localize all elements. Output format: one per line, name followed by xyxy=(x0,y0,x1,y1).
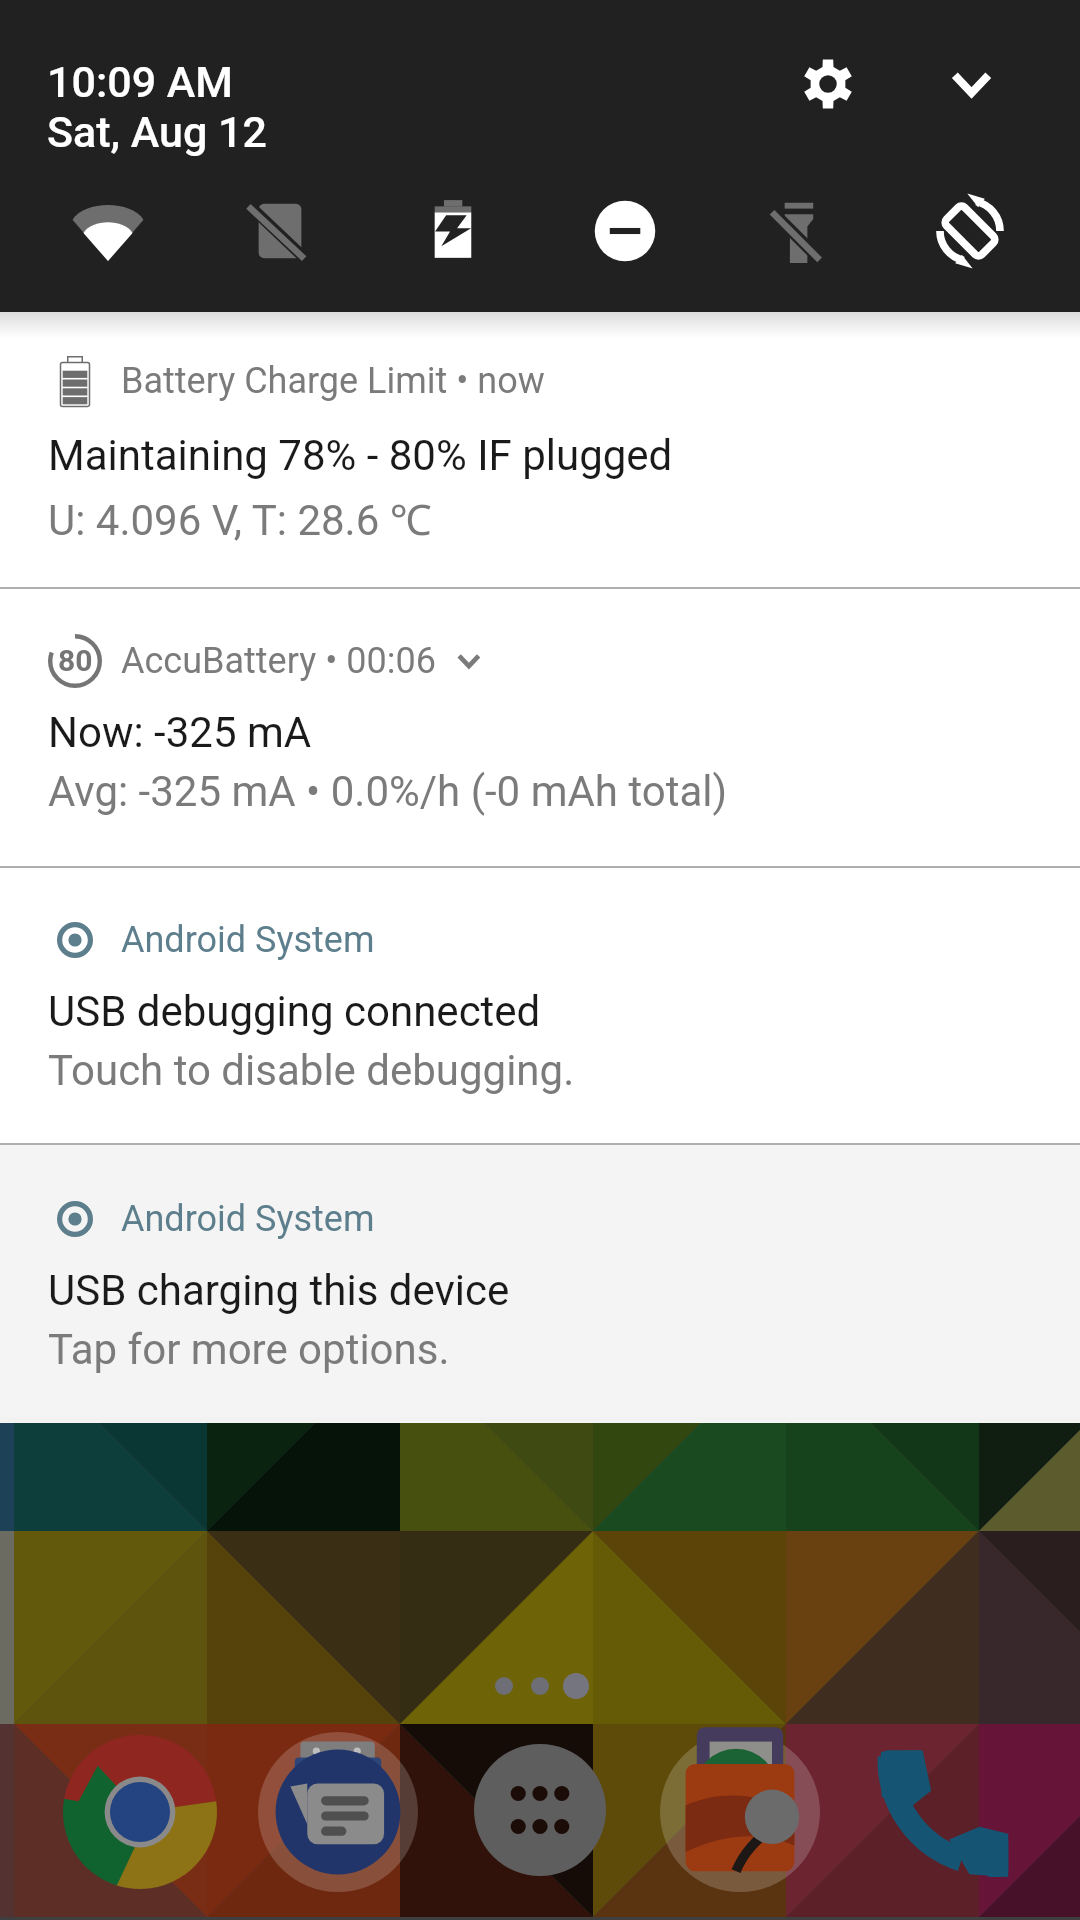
staticText: Sat, Aug 12 xyxy=(47,107,267,157)
staticText: AccuBattery • 00:06 xyxy=(121,640,436,682)
button[interactable]: Do not disturb xyxy=(567,173,683,289)
button[interactable]: Battery Charge Limit • now xyxy=(0,312,1080,587)
staticText: Now: -325 mA xyxy=(48,708,312,757)
button[interactable]: Android System xyxy=(0,868,1080,1143)
button[interactable]: Flashlight off xyxy=(739,173,855,289)
button[interactable]: Expand quick settings xyxy=(920,34,1020,134)
button[interactable]: Settings xyxy=(778,34,878,134)
staticText: Avg: -325 mA • 0.0%/h (-0 mAh total) xyxy=(48,767,728,816)
staticText: U: 4.096 V, T: 28.6 ℃ xyxy=(48,490,432,547)
staticText: USB debugging connected xyxy=(48,987,541,1036)
staticText: 80 xyxy=(58,643,93,678)
staticText: Maintaining 78% - 80% IF plugged xyxy=(48,431,673,480)
staticText: Tap for more options. xyxy=(48,1325,450,1374)
button[interactable]: Auto rotate xyxy=(912,173,1028,289)
button[interactable]: 80 xyxy=(0,589,1080,866)
button[interactable]: Battery xyxy=(394,173,510,289)
staticText: Android System xyxy=(121,919,375,961)
button[interactable]: Sound off xyxy=(222,173,338,289)
button[interactable]: Android System xyxy=(0,1145,1080,1423)
staticText: USB charging this device xyxy=(48,1266,510,1315)
staticText: Android System xyxy=(121,1198,375,1240)
button[interactable]: Wi-Fi xyxy=(50,173,166,289)
staticText: Touch to disable debugging. xyxy=(48,1046,575,1095)
staticText: 10:09 AM xyxy=(47,57,233,107)
staticText: Battery Charge Limit • now xyxy=(121,360,545,402)
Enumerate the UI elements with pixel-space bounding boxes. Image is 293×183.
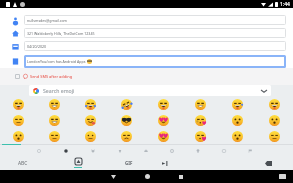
button[interactable]: 04/20/2020	[24, 41, 286, 51]
button[interactable]: Search emoji	[29, 85, 271, 96]
staticText: Search emoji	[43, 87, 75, 94]
button[interactable]: Emoji 0	[0, 96, 36, 112]
button[interactable]: Category 0	[25, 145, 52, 156]
button[interactable]: Emoji 22	[219, 128, 256, 144]
button[interactable]: Switch keyboard	[275, 170, 289, 183]
staticText: Send SMS after adding	[30, 74, 73, 79]
staticText: 1:44	[280, 1, 290, 8]
button[interactable]: Sticker	[45, 156, 110, 170]
button[interactable]: Category 5	[159, 145, 185, 156]
button[interactable]: Emoji 1	[36, 96, 72, 112]
button[interactable]: Emoji 12	[145, 112, 182, 128]
button[interactable]: Emoji 19	[108, 128, 145, 144]
button[interactable]: Emoji 13	[182, 112, 219, 128]
button[interactable]: Category 1	[52, 145, 79, 156]
button[interactable]: Emoji 4	[145, 96, 182, 112]
button[interactable]: Emoji 15	[256, 112, 293, 128]
button[interactable]: Emoji 11	[108, 112, 145, 128]
button[interactable]: Category 4	[133, 145, 159, 156]
button[interactable]: Category 3	[106, 145, 133, 156]
button[interactable]: Emoji 14	[219, 112, 256, 128]
staticText: ABC	[18, 160, 28, 167]
button[interactable]: Send SMS after adding	[0, 72, 293, 81]
button[interactable]: Emoji 8	[0, 112, 36, 128]
button[interactable]: Emoji 9	[36, 112, 72, 128]
button[interactable]: Emoji 23	[256, 128, 293, 144]
button[interactable]: Category 2	[79, 145, 106, 156]
button[interactable]: Back	[96, 170, 130, 183]
button[interactable]: Category 8	[237, 145, 263, 156]
button[interactable]: Emoji 20	[145, 128, 182, 144]
button[interactable]: Emoji 21	[182, 128, 219, 144]
button[interactable]: Emoji 7	[256, 96, 293, 112]
staticText: nullsmsdev@gmail.com	[27, 18, 67, 23]
button[interactable]: Category 7	[211, 145, 237, 156]
button[interactable]: 321 Waldoberly Hills, TheDotCom 12345	[24, 28, 286, 38]
button[interactable]: Emoji 10	[72, 112, 108, 128]
button[interactable]: Emoji 2	[72, 96, 108, 112]
staticText: 321 Waldoberly Hills, TheDotCom 12345	[27, 31, 95, 36]
button[interactable]: LondonYou/com has Android Apps	[24, 55, 286, 68]
staticText: LondonYou/com has Android Apps	[27, 59, 86, 64]
button[interactable]: Backspace	[243, 156, 293, 170]
staticText: GIF	[125, 160, 133, 166]
button[interactable]: Category 6	[185, 145, 211, 156]
button[interactable]: nullsmsdev@gmail.com	[24, 15, 286, 25]
button[interactable]: Emoji 17	[36, 128, 72, 144]
button[interactable]: Emoji 16	[0, 128, 36, 144]
button[interactable]: Emoji 6	[219, 96, 256, 112]
button[interactable]: Home	[130, 170, 164, 183]
button[interactable]: Tab	[147, 156, 183, 170]
button[interactable]: GIF	[110, 156, 147, 170]
button[interactable]: Emoji 3	[108, 96, 145, 112]
button[interactable]: Emoji 5	[182, 96, 219, 112]
button[interactable]: ABC	[0, 156, 45, 170]
button[interactable]: Emoji 18	[72, 128, 108, 144]
button[interactable]: Recents	[164, 170, 198, 183]
staticText: 04/20/2020	[27, 44, 47, 49]
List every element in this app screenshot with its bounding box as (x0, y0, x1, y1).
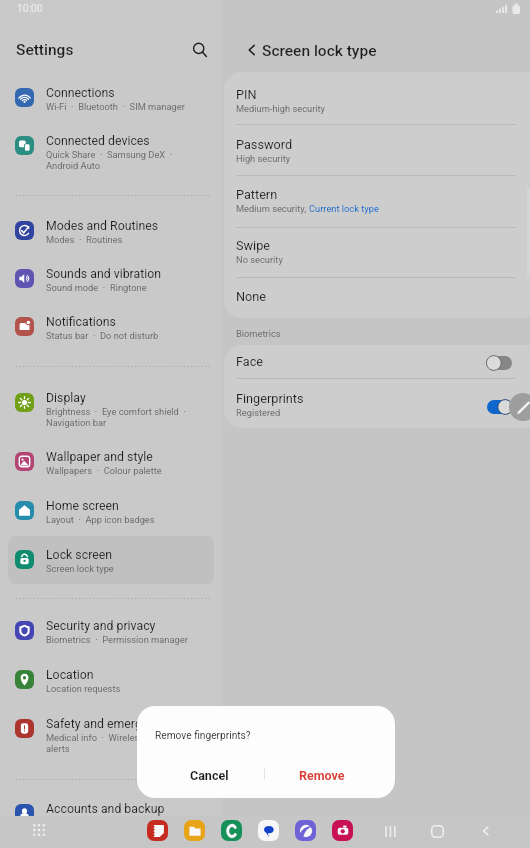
staticText: Cancel (190, 768, 229, 783)
staticText: Layout · App icon badges (46, 514, 155, 525)
staticText: Notifications (46, 315, 116, 329)
button[interactable]: Back (475, 820, 497, 842)
button[interactable]: Accounts and backup (8, 790, 214, 838)
button[interactable]: Search (185, 35, 215, 65)
staticText: Wallpaper and style (46, 450, 153, 464)
staticText: Connected devices (46, 134, 150, 148)
button[interactable]: Swipe (222, 227, 530, 278)
staticText: Swipe (236, 238, 271, 253)
staticText: PIN (236, 87, 257, 102)
button[interactable]: Password (222, 125, 530, 176)
staticText: Medium-high security (236, 103, 325, 114)
button[interactable]: Connections (8, 74, 214, 122)
button[interactable]: None (222, 278, 530, 318)
button[interactable]: Home (426, 820, 448, 842)
staticText: Security and privacy (46, 619, 156, 633)
button[interactable]: Sounds and vibration (8, 255, 214, 303)
button[interactable]: Cancel (149, 756, 270, 794)
staticText: Connections (46, 86, 115, 100)
button[interactable]: Camera (332, 820, 353, 841)
staticText: Sound mode · Ringtone (46, 282, 147, 293)
button[interactable]: Apps (28, 819, 50, 841)
button[interactable]: Security and privacy (8, 607, 214, 655)
button[interactable]: Modes and Routines (8, 207, 214, 255)
button[interactable]: Location (8, 656, 214, 704)
staticText: No security (236, 254, 283, 265)
staticText: Quick Share · Samsung DeX · (46, 149, 173, 160)
button[interactable]: Edit (509, 393, 530, 421)
staticText: Home screen (46, 499, 119, 513)
staticText: Face (236, 354, 264, 369)
staticText: Lock screen (46, 548, 113, 562)
staticText: Password (236, 137, 293, 152)
button[interactable]: Home screen (8, 487, 214, 535)
staticText: Pattern (236, 187, 278, 202)
staticText: Location requests (46, 683, 121, 694)
staticText: Screen lock type (262, 42, 377, 60)
staticText: alerts (46, 743, 70, 754)
staticText: Navigation bar (46, 417, 107, 428)
staticText: 10:00 (17, 2, 43, 14)
staticText: Wi-Fi · Bluetooth · SIM manager (46, 101, 185, 112)
button[interactable]: Samsung Notes (147, 820, 168, 841)
staticText: Remove (299, 768, 345, 783)
staticText: Android Auto (46, 160, 101, 171)
staticText: Medical info · Wireless emergency (46, 732, 192, 743)
staticText: Status bar · Do not disturb (46, 330, 159, 341)
staticText: Settings (16, 41, 74, 59)
staticText: Current lock type (309, 203, 379, 214)
button[interactable]: Messages (258, 820, 279, 841)
staticText: Display (46, 391, 86, 405)
button[interactable]: Connected devices (8, 122, 214, 179)
staticText: Medium security, (236, 203, 309, 214)
button[interactable]: Fingerprints (222, 379, 530, 428)
staticText: Brightness · Eye comfort shield · (46, 406, 186, 417)
staticText: Safety and emergency (46, 717, 168, 731)
button[interactable]: Face (222, 345, 530, 379)
button[interactable]: Recents (379, 820, 401, 842)
button[interactable]: Remove (269, 756, 374, 794)
staticText: Registered (236, 407, 281, 418)
staticText: Wallpapers · Colour palette (46, 465, 162, 476)
staticText: Fingerprints (236, 391, 304, 406)
button[interactable]: Back (239, 37, 265, 63)
button[interactable]: Fingerprints, on (487, 399, 513, 415)
button[interactable]: Safety and emergency (8, 705, 214, 762)
staticText: High security (236, 153, 291, 164)
staticText: Biometrics · Permission manager (46, 634, 188, 645)
staticText: Manage accounts · Smart Switch (46, 817, 187, 828)
button[interactable]: Notifications (8, 303, 214, 351)
staticText: Screen lock type (46, 563, 114, 574)
button[interactable]: My Files (184, 820, 205, 841)
button[interactable]: Lock screen (8, 536, 214, 584)
button[interactable]: PIN (222, 72, 530, 125)
staticText: Biometrics (236, 328, 281, 339)
staticText: Modes and Routines (46, 219, 159, 233)
button[interactable]: Phone (221, 820, 242, 841)
button[interactable]: Wallpaper and style (8, 438, 214, 486)
staticText: Accounts and backup (46, 802, 165, 816)
staticText: Location (46, 668, 94, 682)
staticText: Modes · Routines (46, 234, 123, 245)
staticText: None (236, 289, 267, 304)
button[interactable]: Face, off (487, 355, 513, 371)
staticText: Remove fingerprints? (155, 730, 251, 742)
button[interactable]: Display (8, 379, 214, 436)
button[interactable]: Pattern (222, 176, 530, 228)
staticText: Sounds and vibration (46, 267, 161, 281)
button[interactable]: Internet (295, 820, 316, 841)
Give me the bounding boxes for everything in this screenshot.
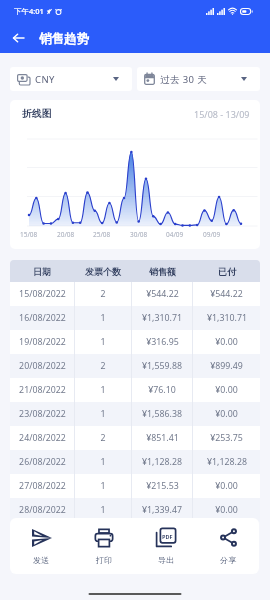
staticText: 已付 — [218, 266, 236, 277]
button[interactable]: 分享 — [197, 518, 259, 574]
staticText: 2 — [100, 288, 106, 300]
button[interactable]: 27/08/2022 — [10, 474, 260, 498]
staticText: 27/08/2022 — [19, 480, 66, 492]
staticText: ¥76.10 — [148, 384, 176, 396]
staticText: 24/08/2022 — [19, 432, 66, 444]
staticText: 15/08/2022 — [19, 288, 66, 300]
button[interactable]: 返回 — [7, 26, 30, 49]
staticText: 30/08 — [130, 230, 148, 239]
staticText: 销售趋势 — [39, 31, 89, 47]
staticText: 28/08/2022 — [19, 504, 66, 516]
staticText: 发票个数 — [85, 266, 121, 277]
button[interactable]: 15/08/2022 — [10, 282, 260, 306]
staticText: ¥1,310.71 — [142, 312, 182, 324]
staticText: 折线图 — [22, 108, 52, 120]
button[interactable]: 货币 — [10, 67, 132, 91]
staticText: ¥1,586.38 — [142, 408, 182, 420]
button[interactable]: 16/08/2022 — [10, 306, 260, 330]
button[interactable]: 24/08/2022 — [10, 426, 260, 450]
staticText: ¥544.22 — [210, 288, 243, 300]
staticText: 20/08 — [57, 230, 75, 239]
staticText: 导出 — [158, 555, 175, 565]
button[interactable]: PDF — [135, 518, 197, 574]
staticText: ¥1,339.47 — [142, 504, 182, 516]
staticText: 销售额 — [149, 266, 176, 277]
staticText: 2 — [100, 360, 106, 372]
staticText: 26/08/2022 — [19, 456, 66, 468]
staticText: 09/09 — [203, 230, 221, 239]
staticText: 21/08/2022 — [19, 384, 66, 396]
staticText: ¥544.22 — [146, 288, 179, 300]
staticText: ¥215.53 — [146, 480, 179, 492]
button[interactable]: 21/08/2022 — [10, 378, 260, 402]
staticText: 04/09 — [166, 230, 184, 239]
staticText: PDF — [162, 533, 173, 540]
staticText: 19/08/2022 — [19, 336, 66, 348]
staticText: ¥0.00 — [215, 480, 238, 492]
staticText: 20/08/2022 — [19, 360, 66, 372]
button[interactable]: 23/08/2022 — [10, 402, 260, 426]
staticText: ¥0.00 — [215, 384, 238, 396]
staticText: ¥0.00 — [215, 408, 238, 420]
staticText: ¥1,128.28 — [142, 456, 182, 468]
staticText: 过去 30 天 — [160, 73, 208, 86]
staticText: ¥899.49 — [210, 360, 243, 372]
staticText: 发送 — [33, 555, 50, 565]
staticText: 下午4:01 — [14, 6, 44, 16]
staticText: ¥1,128.28 — [207, 456, 247, 468]
staticText: 1 — [100, 480, 106, 492]
staticText: ¥316.95 — [146, 336, 179, 348]
staticText: 打印 — [96, 555, 113, 565]
button[interactable]: 20/08/2022 — [10, 354, 260, 378]
staticText: 分享 — [220, 555, 237, 565]
staticText: ¥253.75 — [210, 432, 243, 444]
staticText: ¥1,559.88 — [142, 360, 182, 372]
staticText: 15/08 - 13/09 — [194, 108, 250, 120]
staticText: ¥851.41 — [146, 432, 179, 444]
button[interactable]: 28/08/2022 — [10, 498, 260, 522]
staticText: 16/08/2022 — [19, 312, 66, 324]
staticText: 日期 — [33, 266, 51, 277]
button[interactable]: 发送 — [10, 518, 73, 574]
button[interactable]: 打印 — [73, 518, 135, 574]
button[interactable]: 日期范围 — [137, 67, 260, 91]
staticText: 2 — [100, 432, 106, 444]
staticText: CNY — [35, 73, 55, 86]
staticText: 1 — [100, 456, 106, 468]
staticText: 1 — [100, 408, 106, 420]
staticText: 25/08 — [93, 230, 111, 239]
button[interactable]: 26/08/2022 — [10, 450, 260, 474]
staticText: 1 — [100, 504, 106, 516]
staticText: 1 — [100, 336, 106, 348]
staticText: 1 — [100, 312, 106, 324]
staticText: 23/08/2022 — [19, 408, 66, 420]
staticText: ¥0.00 — [215, 336, 238, 348]
staticText: ¥0.00 — [215, 504, 238, 516]
button[interactable]: 19/08/2022 — [10, 330, 260, 354]
staticText: 15/08 — [20, 230, 38, 239]
staticText: 1 — [100, 384, 106, 396]
staticText: ¥1,310.71 — [207, 312, 247, 324]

::::

## How to complete this task
Please copy each line of the records above in which the word "manager" can be found.

## Response
staticText: Wi-Fi · Bluetooth · SIM manager (46, 101, 185, 112)
staticText: Biometrics · Permission manager (46, 634, 188, 645)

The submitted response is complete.